You can replace a failed YB-Master server in a YugabyteDB cluster.

Examples included in this document use the following scenario:

- The cluster includes three yb-master servers: `M1`, `M2`, `M3`.
- YB-Master server `M1` failed and needs to be replaced.
- A new YB-Master server (`M4`) will replace `M1`.
- The default master RPC port is `7100`

If the YB-Master to be replaced is already dead (for example, the VM was terminated), you would need to perform the `REMOVE` step first, and then the `ADD` step.

1. Start the replacement YB-Master server in standby mode by setting the `--master_addresses` flag to an empty string (`""`), as follows:

   ```sh
   ./bin/yb-master --master_addresses="" --fs_data_dirs=<your_data_directories> [any other flags you would typically pass to this master process]
   ```

   When the `--master_addresses` is `""`, this YB-Master server starts without joining any existing master quorum. The node will be added to the master quorum in a later step.

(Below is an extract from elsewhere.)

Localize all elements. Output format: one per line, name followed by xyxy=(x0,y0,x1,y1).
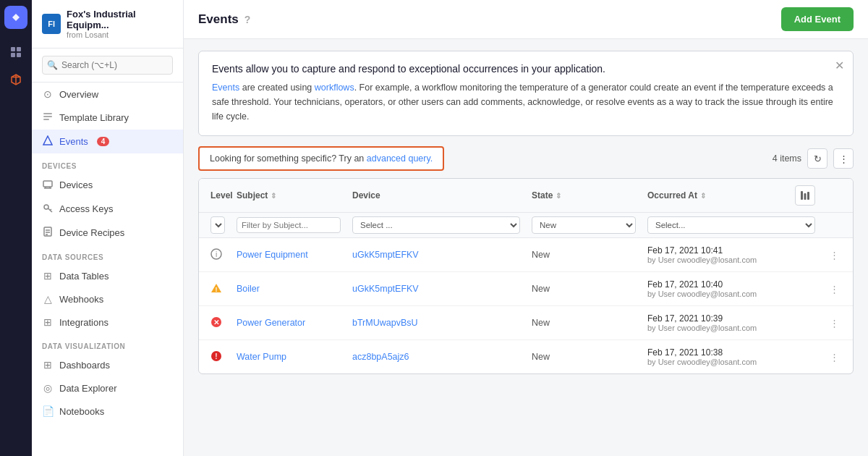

2. Add the replacement YB-Master server into the existing cluster by running the [`yb-admin change_master_config ADD_SERVER`](../../../admin/yb-admin/#change-master-config) command, as follows:

   ```sh
   ./bin/yb-admin --master_addresses M1:7100,M2:7100,M3:7100 change_master_config ADD_SERVER M4 7100
   ```

3. Remove the failed YB-Master server from the cluster by using the [`yb-admin change_master_config REMOVE_SERVER`](../../../admin/yb-admin/#change-master-config) command, as follows:

   ```sh
   ./yb-admin --master_addresses M1:7100,M2:7100,M3:7100,M4:7100 change_master_config REMOVE_SERVER M1 7100
   ```

   Make sure to specify all YB-Master addresses, including M4, to make sure that if M4 becomes the leader, then yb-admin can find it.

4. Validate cluster by checking that your set of masters is now `M2`, `M3` and `M4`, as follows:

   ```bash
   ./yb-admin --master_addresses M2:7100,M3:7100,M4:7100 list_all_masters
   ```

Until [#1542](https://github.com/yugabyte/yugabyte-db/issues/1542) is implemented, the YB-TServer by default can only be aware of the YB-Master servers that are encoded in the `--tserver_master_addrs` flag with which they are started. If any of those YB-Master servers are still part of the active quorum, then they can propagate the new master quorum via heartbeats. If none of the current YB-Master servers are present in the YB-TServer flag, then the YB-TServer cannot join the cluster. Therefore, it is important to update `--tserver_master_addrs` on every YB-TServer to the new set of master addresses as `M2:7100,M3:7100,M4:7100`.